I honestly do not see where a photo needs to be carefully thought out and well crafted to qualify as being something we would call a photograph. If it looks like a duck, etc, regardless of what it was taken with or how it was taken.
I made the following image of my girlfriend June w/ a smart phone, and it was spur of the moment with natural light from a small window. Not posed at all. It's as good a portrait as I have ever taken regardless of the equipment.
The other shot below was taken w/ the same phone when I was fooling around with it and accidentally took a photograph, and that's what it was, a photograph, of my rumpled bed sheets, a pair of shorts (top left corner), and my leg (bottom right corner). I did nothing but change the hues in photoshop, and made several versions of the shot. Here's two. I love the image, as does everyone I have shown it to, and my plan is to turn it into a large painting and do a series of them in different hues and sizes.
The last link is of a large charcoal drawing I made of June from a photo that I took......on my smart phone. I like the phone, and it takes pretty nice photos. It's not about the tool, it's about the image.

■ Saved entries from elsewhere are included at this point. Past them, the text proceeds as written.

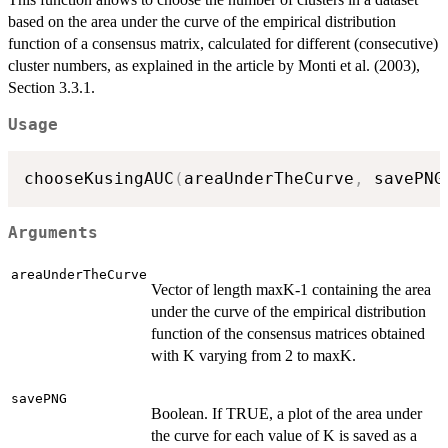
based on the area under the curve of the empirical distribution
function of a consensus matrix, calculated for different (consecutive)
cluster numbers, as explained in the article by Monti et al. (2003),
Section 3.3.1.
Usage
chooseKusingAUC
(
areaUnderTheCurve
,
 savePNG
Arguments
areaUnderTheCurve
Vector of length maxK-1 containing the area
under the curve of the empirical distribution
function of the consensus matrices obtained
with K varying from 2 to maxK.
savePNG
Boolean. If TRUE, a plot of the area under
the curve for each value of K is saved as a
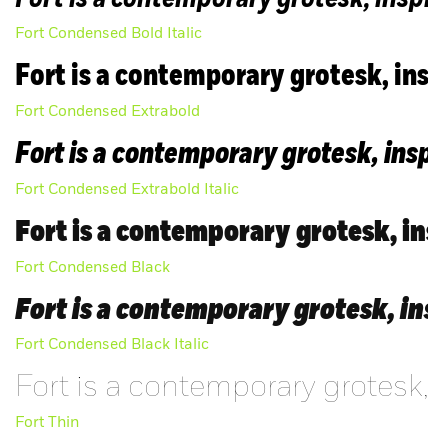
FAQ
Fort Condensed Bold Italic
Fort is a contemporary grotesk, inspi
Fort Condensed Extrabold
Fort is a contemporary grotesk, inspi
Fort Condensed Extrabold Italic
Fort is a contemporary grotesk, insp
Fort Condensed Black
Fort is a contemporary grotesk, insp
Fort Condensed Black Italic
Fort is a contemporary grotesk, 
Fort Thin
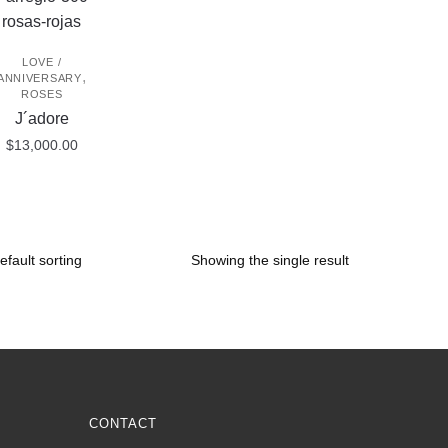
LOVE /
,
ANNIVERSARY
ROSES
J´adore
$
13,000.00
Showing the single result
CONTACT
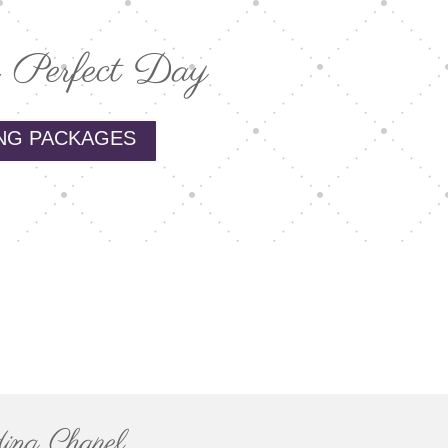
 Perfect Day
NG PACKAGES
ing Chapel.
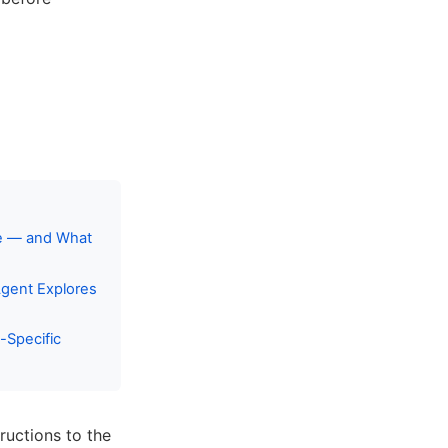
ce — and What
gent Explores
-Specific
ructions to the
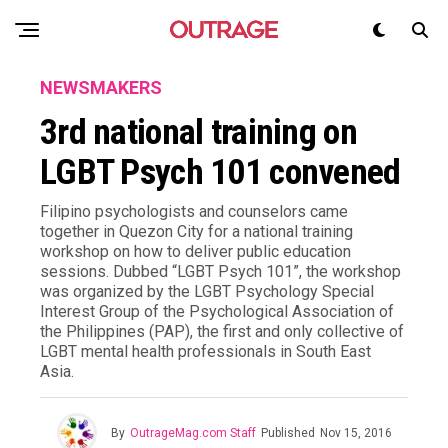
NEWSMAKERS
3rd national training on
LGBT Psych 101 convened
Filipino psychologists and counselors came
together in Quezon City for a national training
workshop on how to deliver public education
sessions. Dubbed “LGBT Psych 101”, the workshop
was organized by the LGBT Psychology Special
Interest Group of the Psychological Association of
the Philippines (PAP), the first and only collective of
LGBT mental health professionals in South East
Asia.
By
OutrageMag.com Staff
Published
Nov 15, 2016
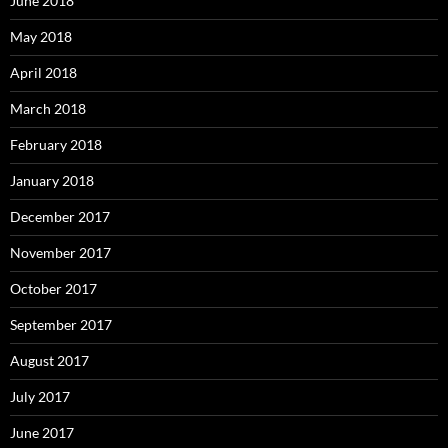
June 2018
May 2018
April 2018
March 2018
February 2018
January 2018
December 2017
November 2017
October 2017
September 2017
August 2017
July 2017
June 2017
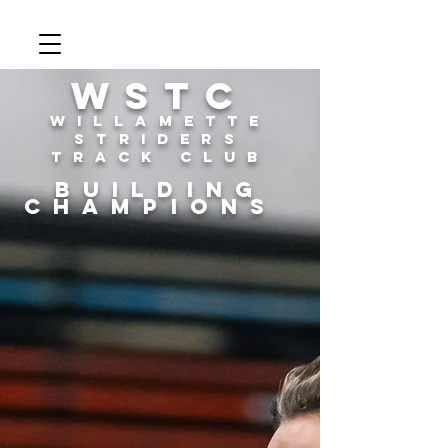
WSTC
Willamette
Striders
Track Club
building
champions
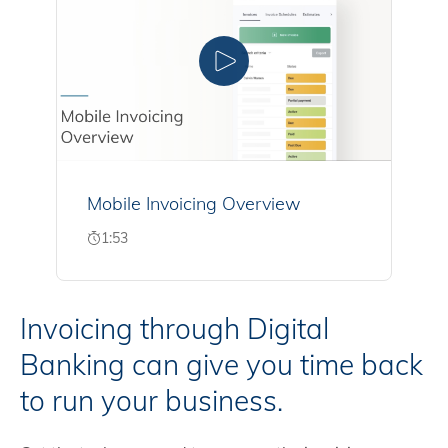
Mobile Invoicing Overview
1:53
Invoicing through Digital
Banking can give you time back
to run your business.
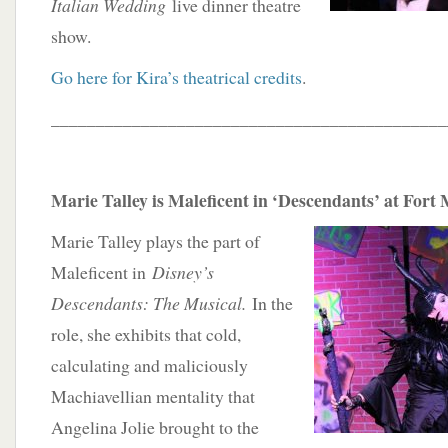
Italian Wedding
live dinner theatre
show.
Go here for Kira’s theatrical credits
.
____________________________________________
Marie Talley is Maleficent in ‘Descendants’ at Fort
Marie Talley plays the part of
Maleficent in
Disney’s
Descendants: The Musical.
In the
role, she exhibits that cold,
calculating and maliciously
Machiavellian mentality that
Angelina Jolie brought to the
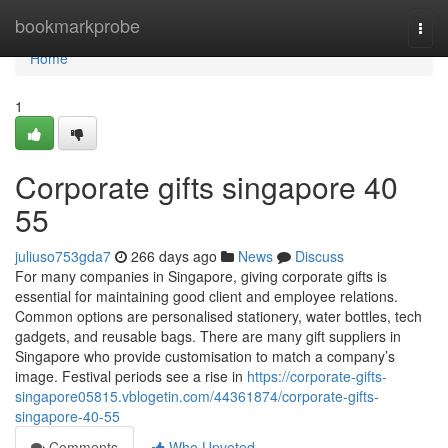
Home
bookmarkprobe
Togg
navi
Home
1
Corporate gifts singapore​ 40
55
juliuso753gda7
266 days ago
News
Discuss
For many companies in Singapore, giving corporate gifts is
essential for maintaining good client and employee relations.
Common options are personalised stationery, water bottles, tech
gadgets, and reusable bags. There are many gift suppliers in
Singapore who provide customisation to match a company’s
image. Festival periods see a rise in
https://corporate-gifts-
singapore05815.vblogetin.com/44361874/corporate-gifts-
singapore-40-55
Comments
Who Upvoted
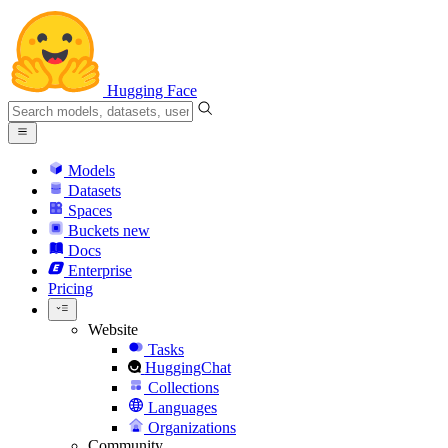
Hugging Face
Models
Datasets
Spaces
Buckets
new
Docs
Enterprise
Pricing
Website
Tasks
HuggingChat
Collections
Languages
Organizations
Community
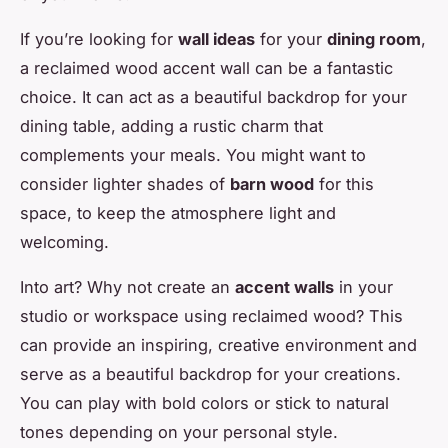
If you’re looking for
wall ideas
for your
dining room
,
a reclaimed wood accent wall can be a fantastic
choice. It can act as a beautiful backdrop for your
dining table, adding a rustic charm that
complements your meals. You might want to
consider lighter shades of
barn wood
for this
space, to keep the atmosphere light and
welcoming.
Into art? Why not create an
accent walls
in your
studio or workspace using reclaimed wood? This
can provide an inspiring, creative environment and
serve as a beautiful backdrop for your creations.
You can play with bold colors or stick to natural
tones depending on your personal style.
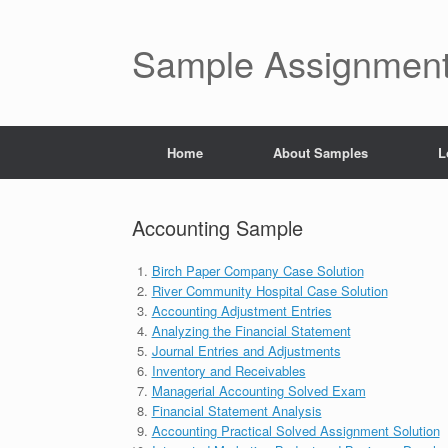
Skip
to
content
Sample Assignment
Home
About Samples
L
Accounting Sample
Birch Paper Company Case Solution
River Community Hospital Case Solution
Accounting Adjustment Entries
Analyzing the Financial Statement
Journal Entries and Adjustments
Inventory and Receivables
Managerial Accounting Solved Exam
Financial Statement Analysis
Accounting Practical Solved Assignment Solution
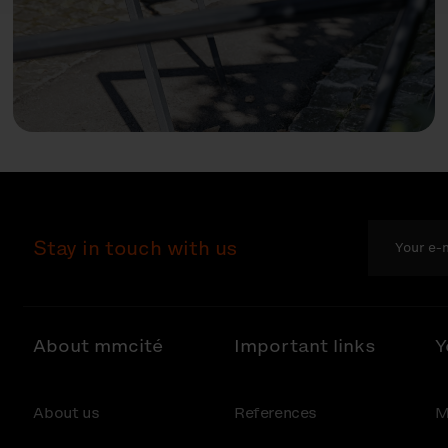
Stay in touch with us
About mmcité
Important links
Y
About us
References
M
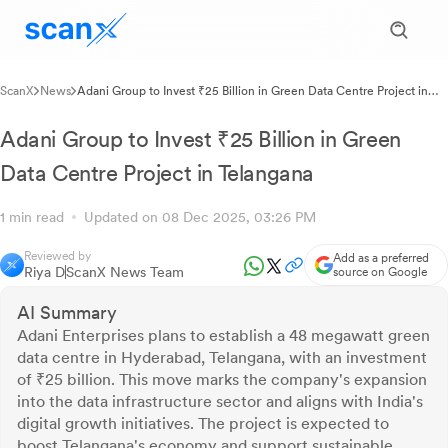
ScanX
News
Adani Group to Invest ₹25 Billion in Green Data Centre Project in
Telangana
Adani Group to Invest ₹25 Billion in Green
Data Centre Project in Telangana
1 min read
Updated on 08 Dec 2025, 03:26 PM
Reviewed by
Add as a preferred
Riya D
ScanX News Team
source on Google
AI Summary
Adani Enterprises plans to establish a 48 megawatt green
data centre in Hyderabad, Telangana, with an investment
of ₹25 billion. This move marks the company's expansion
into the data infrastructure sector and aligns with India's
digital growth initiatives. The project is expected to
boost Telangana's economy and support sustainable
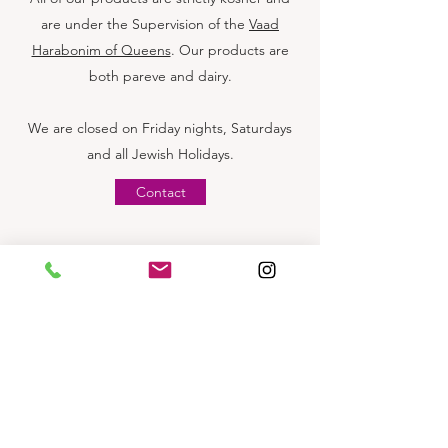
are under the Supervision of the
Vaad
Harabonim of Queens
. Our products are
both pareve and dairy.
We are closed on Friday nights, Saturdays
and all Jewish Holidays.
Contact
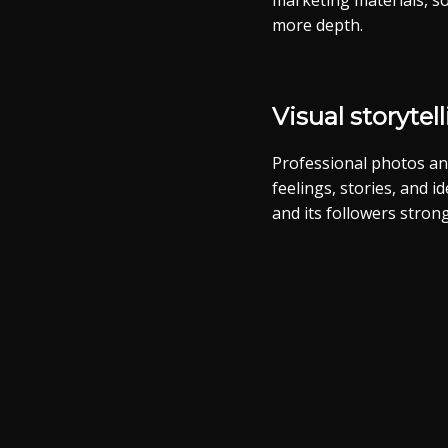
marketing materials, so
more depth.
Visual storytel
Professional photos an
feelings, stories, and 
and its followers strong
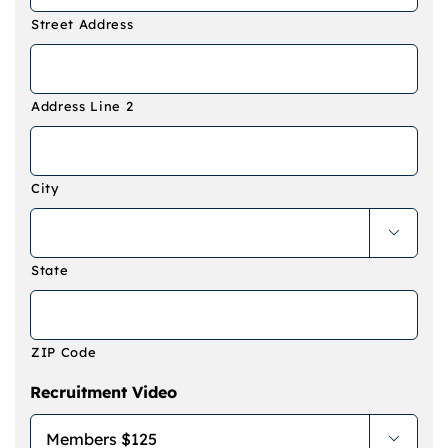
Street Address
Address Line 2
City

State
ZIP Code
Recruitment Video


Many years ago a realistic artist named Franz Kline was using a projector to throw up a little line drawing onto his canvas so he could make a painting from it, and accidentally projected just a teeny corner of his sketch. He was so intrigued by it that he gave up realism on the spot and became one of the legendary leaders of the American Abstract Expressionist movement. Inspiration comes in a flash and cannot be premeditated or planned out. Or, a foolish consistency is the hobgoblin of little minds. Emerson.